## TASK PROMPT:
Copy every entry verbatim and skip the pictures.

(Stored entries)
□ □ □ □ □

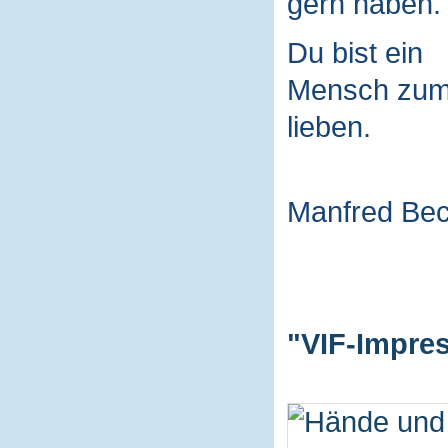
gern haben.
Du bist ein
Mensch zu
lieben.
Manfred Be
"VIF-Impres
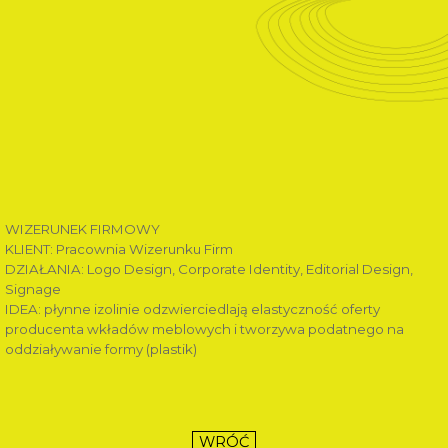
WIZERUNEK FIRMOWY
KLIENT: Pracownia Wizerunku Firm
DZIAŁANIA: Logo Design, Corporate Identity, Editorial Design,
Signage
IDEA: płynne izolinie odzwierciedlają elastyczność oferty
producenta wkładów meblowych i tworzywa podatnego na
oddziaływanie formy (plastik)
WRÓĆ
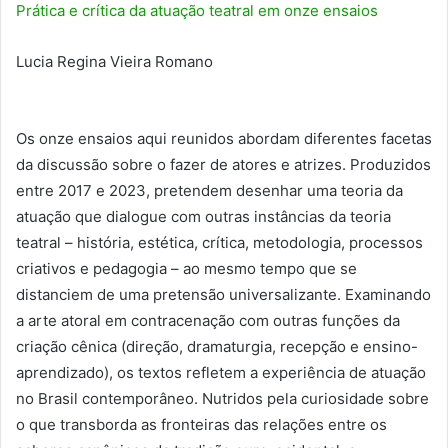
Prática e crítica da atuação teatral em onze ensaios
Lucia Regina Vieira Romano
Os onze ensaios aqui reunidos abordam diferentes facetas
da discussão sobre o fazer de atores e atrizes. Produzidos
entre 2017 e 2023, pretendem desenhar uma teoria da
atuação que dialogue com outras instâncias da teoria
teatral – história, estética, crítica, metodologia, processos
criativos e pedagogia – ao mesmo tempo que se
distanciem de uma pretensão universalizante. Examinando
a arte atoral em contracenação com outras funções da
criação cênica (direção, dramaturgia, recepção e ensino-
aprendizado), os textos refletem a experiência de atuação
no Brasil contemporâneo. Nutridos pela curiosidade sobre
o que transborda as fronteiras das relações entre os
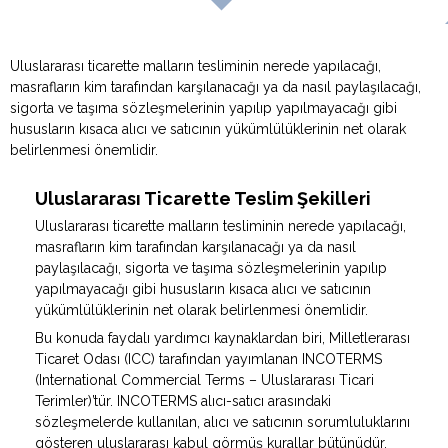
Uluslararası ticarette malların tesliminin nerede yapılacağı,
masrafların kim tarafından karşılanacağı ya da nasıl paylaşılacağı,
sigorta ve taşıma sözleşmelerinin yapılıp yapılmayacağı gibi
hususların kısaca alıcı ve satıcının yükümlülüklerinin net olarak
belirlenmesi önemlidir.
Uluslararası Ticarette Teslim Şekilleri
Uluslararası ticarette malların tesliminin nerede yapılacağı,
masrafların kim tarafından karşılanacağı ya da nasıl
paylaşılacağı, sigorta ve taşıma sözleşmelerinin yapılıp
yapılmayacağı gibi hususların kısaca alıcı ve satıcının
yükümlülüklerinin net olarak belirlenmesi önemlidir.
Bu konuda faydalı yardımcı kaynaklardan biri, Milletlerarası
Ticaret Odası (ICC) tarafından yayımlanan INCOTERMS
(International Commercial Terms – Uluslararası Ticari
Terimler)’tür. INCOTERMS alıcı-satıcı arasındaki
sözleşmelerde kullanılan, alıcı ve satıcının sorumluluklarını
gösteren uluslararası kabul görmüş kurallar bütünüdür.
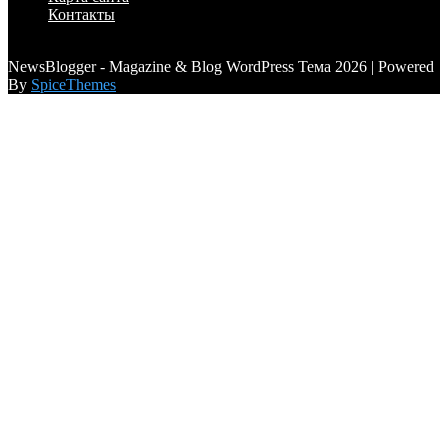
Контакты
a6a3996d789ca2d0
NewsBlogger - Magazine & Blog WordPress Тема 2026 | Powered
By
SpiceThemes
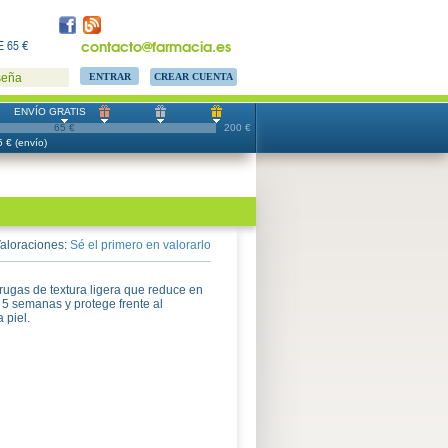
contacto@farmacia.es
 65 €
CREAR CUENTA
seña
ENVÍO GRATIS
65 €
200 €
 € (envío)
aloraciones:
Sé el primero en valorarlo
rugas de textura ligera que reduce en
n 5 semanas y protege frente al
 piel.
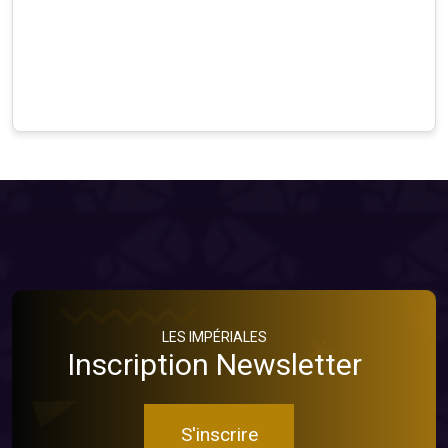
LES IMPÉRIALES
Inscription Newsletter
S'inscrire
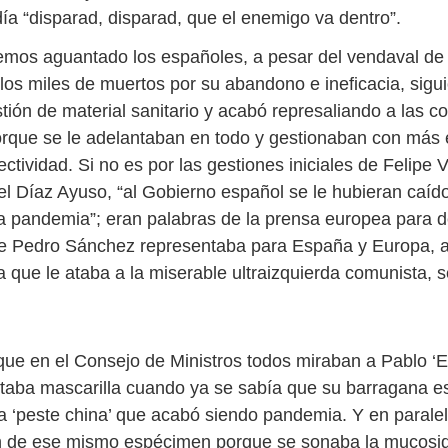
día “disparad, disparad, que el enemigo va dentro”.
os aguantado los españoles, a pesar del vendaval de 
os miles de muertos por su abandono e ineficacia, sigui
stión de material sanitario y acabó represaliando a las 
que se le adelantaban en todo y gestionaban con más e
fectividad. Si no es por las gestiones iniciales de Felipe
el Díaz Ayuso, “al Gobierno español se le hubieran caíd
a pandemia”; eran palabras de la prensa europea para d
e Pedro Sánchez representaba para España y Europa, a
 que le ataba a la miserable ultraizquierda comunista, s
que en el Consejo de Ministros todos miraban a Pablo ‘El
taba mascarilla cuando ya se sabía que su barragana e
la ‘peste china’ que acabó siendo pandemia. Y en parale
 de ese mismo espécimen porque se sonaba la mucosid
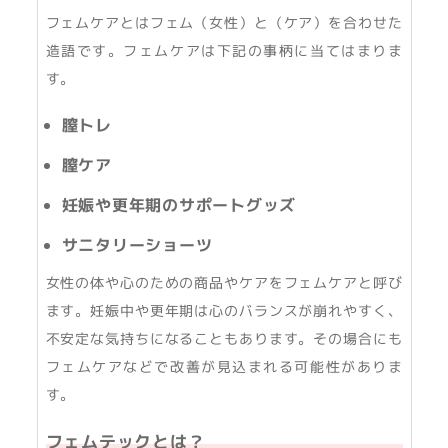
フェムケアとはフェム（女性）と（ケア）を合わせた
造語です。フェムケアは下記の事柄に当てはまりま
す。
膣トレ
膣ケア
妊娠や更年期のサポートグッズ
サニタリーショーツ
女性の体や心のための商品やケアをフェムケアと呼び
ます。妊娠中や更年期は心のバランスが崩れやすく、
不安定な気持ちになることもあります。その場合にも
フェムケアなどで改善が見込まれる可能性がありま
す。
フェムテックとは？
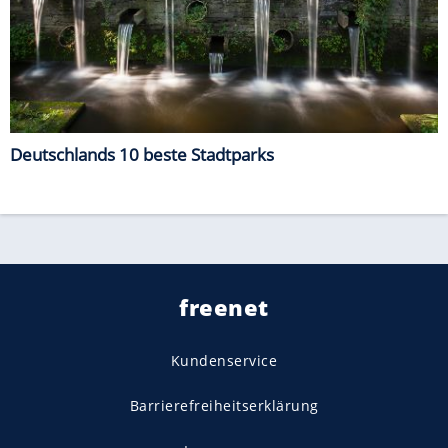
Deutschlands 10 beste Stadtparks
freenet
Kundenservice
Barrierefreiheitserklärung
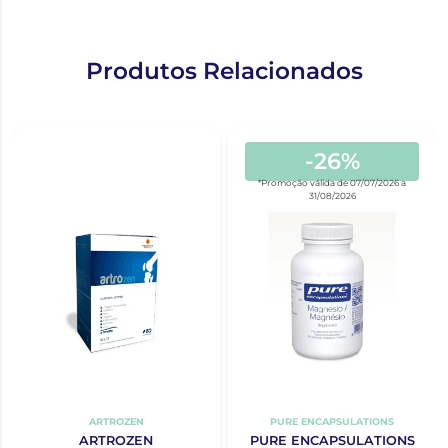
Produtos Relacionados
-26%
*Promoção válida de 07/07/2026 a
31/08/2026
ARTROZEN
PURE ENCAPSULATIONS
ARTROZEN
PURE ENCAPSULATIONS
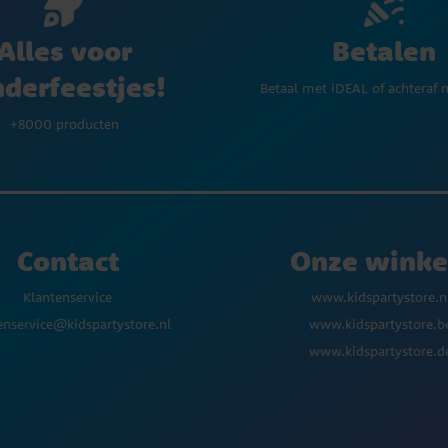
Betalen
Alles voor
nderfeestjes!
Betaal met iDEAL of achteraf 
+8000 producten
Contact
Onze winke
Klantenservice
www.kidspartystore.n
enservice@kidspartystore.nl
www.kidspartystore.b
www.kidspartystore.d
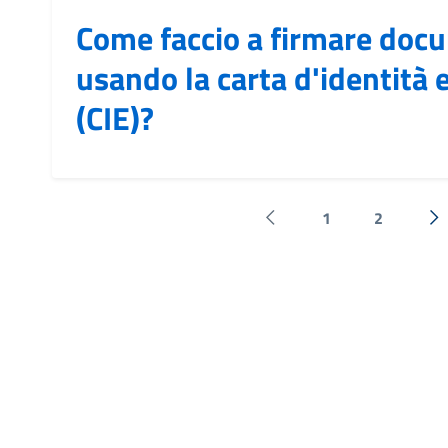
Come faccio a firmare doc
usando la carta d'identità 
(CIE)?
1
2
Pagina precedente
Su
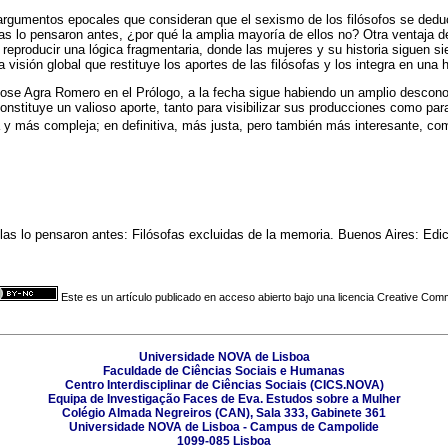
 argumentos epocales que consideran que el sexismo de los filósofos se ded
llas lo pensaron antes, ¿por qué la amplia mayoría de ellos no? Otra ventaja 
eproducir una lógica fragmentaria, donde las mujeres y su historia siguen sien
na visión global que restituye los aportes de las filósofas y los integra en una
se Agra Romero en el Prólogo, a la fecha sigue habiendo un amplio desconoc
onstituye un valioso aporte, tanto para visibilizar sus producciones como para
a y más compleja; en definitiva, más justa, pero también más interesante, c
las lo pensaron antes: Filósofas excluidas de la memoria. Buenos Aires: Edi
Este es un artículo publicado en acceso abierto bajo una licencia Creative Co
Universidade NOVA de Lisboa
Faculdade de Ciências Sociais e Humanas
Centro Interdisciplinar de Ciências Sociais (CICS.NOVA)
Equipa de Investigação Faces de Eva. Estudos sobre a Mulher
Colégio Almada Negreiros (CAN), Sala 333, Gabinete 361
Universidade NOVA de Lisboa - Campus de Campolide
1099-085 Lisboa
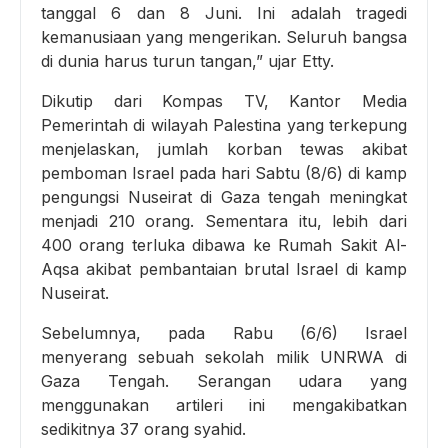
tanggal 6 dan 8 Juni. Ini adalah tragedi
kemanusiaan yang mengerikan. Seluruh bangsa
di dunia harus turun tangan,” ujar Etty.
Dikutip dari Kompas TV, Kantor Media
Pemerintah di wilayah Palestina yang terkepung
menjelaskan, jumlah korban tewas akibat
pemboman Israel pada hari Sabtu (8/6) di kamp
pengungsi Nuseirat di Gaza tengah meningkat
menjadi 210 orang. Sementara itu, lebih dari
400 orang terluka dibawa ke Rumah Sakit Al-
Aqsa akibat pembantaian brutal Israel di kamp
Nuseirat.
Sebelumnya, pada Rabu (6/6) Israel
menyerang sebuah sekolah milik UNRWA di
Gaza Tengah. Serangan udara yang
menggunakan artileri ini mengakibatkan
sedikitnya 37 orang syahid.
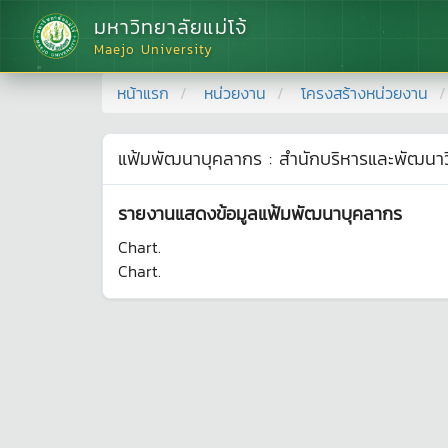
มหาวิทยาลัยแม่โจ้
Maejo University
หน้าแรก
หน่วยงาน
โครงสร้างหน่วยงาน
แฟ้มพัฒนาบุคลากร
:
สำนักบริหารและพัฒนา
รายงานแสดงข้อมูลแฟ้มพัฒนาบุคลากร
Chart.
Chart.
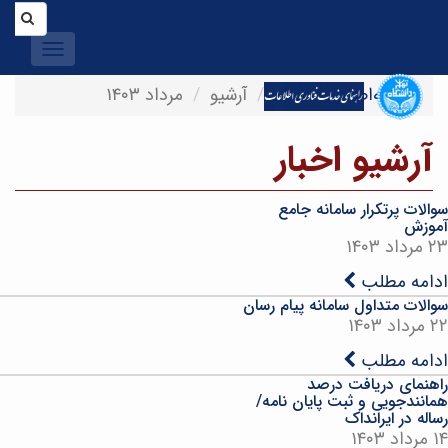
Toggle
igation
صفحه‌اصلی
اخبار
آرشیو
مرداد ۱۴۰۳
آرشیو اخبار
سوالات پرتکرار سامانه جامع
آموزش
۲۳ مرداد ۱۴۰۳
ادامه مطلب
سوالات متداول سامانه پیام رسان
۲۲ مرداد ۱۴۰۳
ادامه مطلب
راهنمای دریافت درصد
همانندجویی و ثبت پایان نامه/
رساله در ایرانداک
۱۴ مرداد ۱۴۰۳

□ □ □ □ □

## WORKED SOLUTION:
gern haben.
Du bist ein
Mensch zu
lieben.
Manfred Be
"VIF-Impres
WIZERUNEK FIRMOWY
KLIENT: Pracownia Wizerunku Firm
DZIAŁANIA: Logo Design, Corporate Identity, Editorial Design,
Signage
IDEA: płynne izolinie odzwierciedlają elastyczność oferty
producenta wkładów meblowych i tworzywa podatnego na
oddziaływanie formy (plastik)
WRÓĆ
Prática e crítica da atuação teatral em onze ensaios
Lucia Regina Vieira Romano
Os onze ensaios aqui reunidos abordam diferentes facetas
da discussão sobre o fazer de atores e atrizes. Produzidos
entre 2017 e 2023, pretendem desenhar uma teoria da
atuação que dialogue com outras instâncias da teoria
teatral – história, estética, crítica, metodologia, processos
criativos e pedagogia – ao mesmo tempo que se
distanciem de uma pretensão universalizante. Examinando
a arte atoral em contracenação com outras funções da
criação cênica (direção, dramaturgia, recepção e ensino-
aprendizado), os textos refletem a experiência de atuação
no Brasil contemporâneo. Nutridos pela curiosidade sobre
o que transborda as fronteiras das relações entre os
Uluslararası ticarette malların tesliminin nerede yapılacağı,
masrafların kim tarafından karşılanacağı ya da nasıl paylaşılacağı,
sigorta ve taşıma sözleşmelerinin yapılıp yapılmayacağı gibi
hususların kısaca alıcı ve satıcının yükümlülüklerinin net olarak
belirlenmesi önemlidir.
Uluslararası Ticarette Teslim Şekilleri
Uluslararası ticarette malların tesliminin nerede yapılacağı,
masrafların kim tarafından karşılanacağı ya da nasıl
paylaşılacağı, sigorta ve taşıma sözleşmelerinin yapılıp
yapılmayacağı gibi hususların kısaca alıcı ve satıcının
yükümlülüklerinin net olarak belirlenmesi önemlidir.
Bu konuda faydalı yardımcı kaynaklardan biri, Milletlerarası
Ticaret Odası (ICC) tarafından yayımlanan INCOTERMS
(International Commercial Terms – Uluslararası Ticari
Terimler)’tür. INCOTERMS alıcı-satıcı arasındaki
sözleşmelerde kullanılan, alıcı ve satıcının sorumluluklarını
gösteren uluslararası kabul görmüş kurallar bütünüdür.
Контакты
a6a3996d789ca2d0
NewsBlogger - Magazine & Blog WordPress Тема 2026 | Powered
By
SpiceThemes
contacto@farmacia.es
 65 €
CREAR CUENTA
seña
ENVÍO GRATIS
65 €
200 €
 € (envío)
aloraciones:
Sé el primero en valorarlo
rugas de textura ligera que reduce en
n 5 semanas y protege frente al
 piel.
LES IMPÉRIALES
Inscription Newsletter
S'inscrire
día “disparad, disparad, que el enemigo va dentro”.
os aguantado los españoles, a pesar del vendaval de 
os miles de muertos por su abandono e ineficacia, sigui
stión de material sanitario y acabó represaliando a las 
que se le adelantaban en todo y gestionaban con más e
fectividad. Si no es por las gestiones iniciales de Felipe
el Díaz Ayuso, “al Gobierno español se le hubieran caíd
a pandemia”; eran palabras de la prensa europea para d
e Pedro Sánchez representaba para España y Europa, a
 que le ataba a la miserable ultraizquierda comunista, s
que en el Consejo de Ministros todos miraban a Pablo ‘El
taba mascarilla cuando ya se sabía que su barragana e
la ‘peste china’ que acabó siendo pandemia. Y en parale
 de ese mismo espécimen porque se sonaba la mucosid
フェムケアとはフェム（女性）と（ケア）を合わせた
造語です。フェムケアは下記の事柄に当てはまりま
す。
膣トレ
膣ケア
妊娠や更年期のサポートグッズ
サニタリーショーツ
女性の体や心のための商品やケアをフェムケアと呼び
ます。妊娠中や更年期は心のバランスが崩れやすく、
不安定な気持ちになることもあります。その場合にも
フェムケアなどで改善が見込まれる可能性がありま
す。
フェムテックとは？
Deutschlands 10 beste Stadtparks
freenet
Kundenservice
Barrierefreiheitserklärung
Produtos Relacionados
-26%
*Promoção válida de 07/07/2026 a
31/08/2026
ARTROZEN
PURE ENCAPSULATIONS
ARTROZEN
PURE ENCAPSULATIONS
Betalen
Alles voor
nderfeestjes!
Betaal met iDEAL of achteraf 
+8000 producten
Contact
Onze winke
Klantenservice
www.kidspartystore.n
enservice@kidspartystore.nl
www.kidspartystore.b
www.kidspartystore.d
Come faccio a firmare doc
usando la carta d'identità 
(CIE)?
1
2
Pagina precedente
Su
 argumentos epocales que consideran que el sexismo de los filósofos se ded
llas lo pensaron antes, ¿por qué la amplia mayoría de ellos no? Otra ventaja 
eproducir una lógica fragmentaria, donde las mujeres y su historia siguen sien
na visión global que restituye los aportes de las filósofas y los integra en una
se Agra Romero en el Prólogo, a la fecha sigue habiendo un amplio desconoc
onstituye un valioso aporte, tanto para visibilizar sus producciones como para
a y más compleja; en definitiva, más justa, pero también más interesante, c
las lo pensaron antes: Filósofas excluidas de la memoria. Buenos Aires: Edi
Este es un artículo publicado en acceso abierto bajo una licencia Creative Co
Universidade NOVA de Lisboa
Faculdade de Ciências Sociais e Humanas
Centro Interdisciplinar de Ciências Sociais (CICS.NOVA)
Equipa de Investigação Faces de Eva. Estudos sobre a Mulher
Colégio Almada Negreiros (CAN), Sala 333, Gabinete 361
Universidade NOVA de Lisboa - Campus de Campolide
1099-085 Lisboa
tanggal 6 dan 8 Juni. Ini adalah tragedi
kemanusiaan yang mengerikan. Seluruh bangsa
di dunia harus turun tangan,” ujar Etty.
Dikutip dari Kompas TV, Kantor Media
Pemerintah di wilayah Palestina yang terkepung
menjelaskan, jumlah korban tewas akibat
pemboman Israel pada hari Sabtu (8/6) di kamp
pengungsi Nuseirat di Gaza tengah meningkat
menjadi 210 orang. Sementara itu, lebih dari
400 orang terluka dibawa ke Rumah Sakit Al-
Aqsa akibat pembantaian brutal Israel di kamp
Nuseirat.
Sebelumnya, pada Rabu (6/6) Israel
menyerang sebuah sekolah milik UNRWA di
Gaza Tengah. Serangan udara yang
menggunakan artileri ini mengakibatkan
sedikitnya 37 orang syahid.
มหาวิทยาลัยแม่โจ้
Maejo University
หน้าแรก
หน่วยงาน
โครงสร้างหน่วยงาน
แฟ้มพัฒนาบุคลากร
:
สำนักบริหารและพัฒนา
รายงานแสดงข้อมูลแฟ้มพัฒนาบุคลากร
Chart.
Chart.
Toggle
igation
صفحه‌اصلی
اخبار
آرشیو
مرداد ۱۴۰۳
آرشیو اخبار
سوالات پرتکرار سامانه جامع
آموزش
۲۳ مرداد ۱۴۰۳
ادامه مطلب
سوالات متداول سامانه پیام رسان
۲۲ مرداد ۱۴۰۳
ادامه مطلب
راهنمای دریافت درصد
همانندجویی و ثبت پایان نامه/
رساله در ایرانداک
۱۴ مرداد ۱۴۰۳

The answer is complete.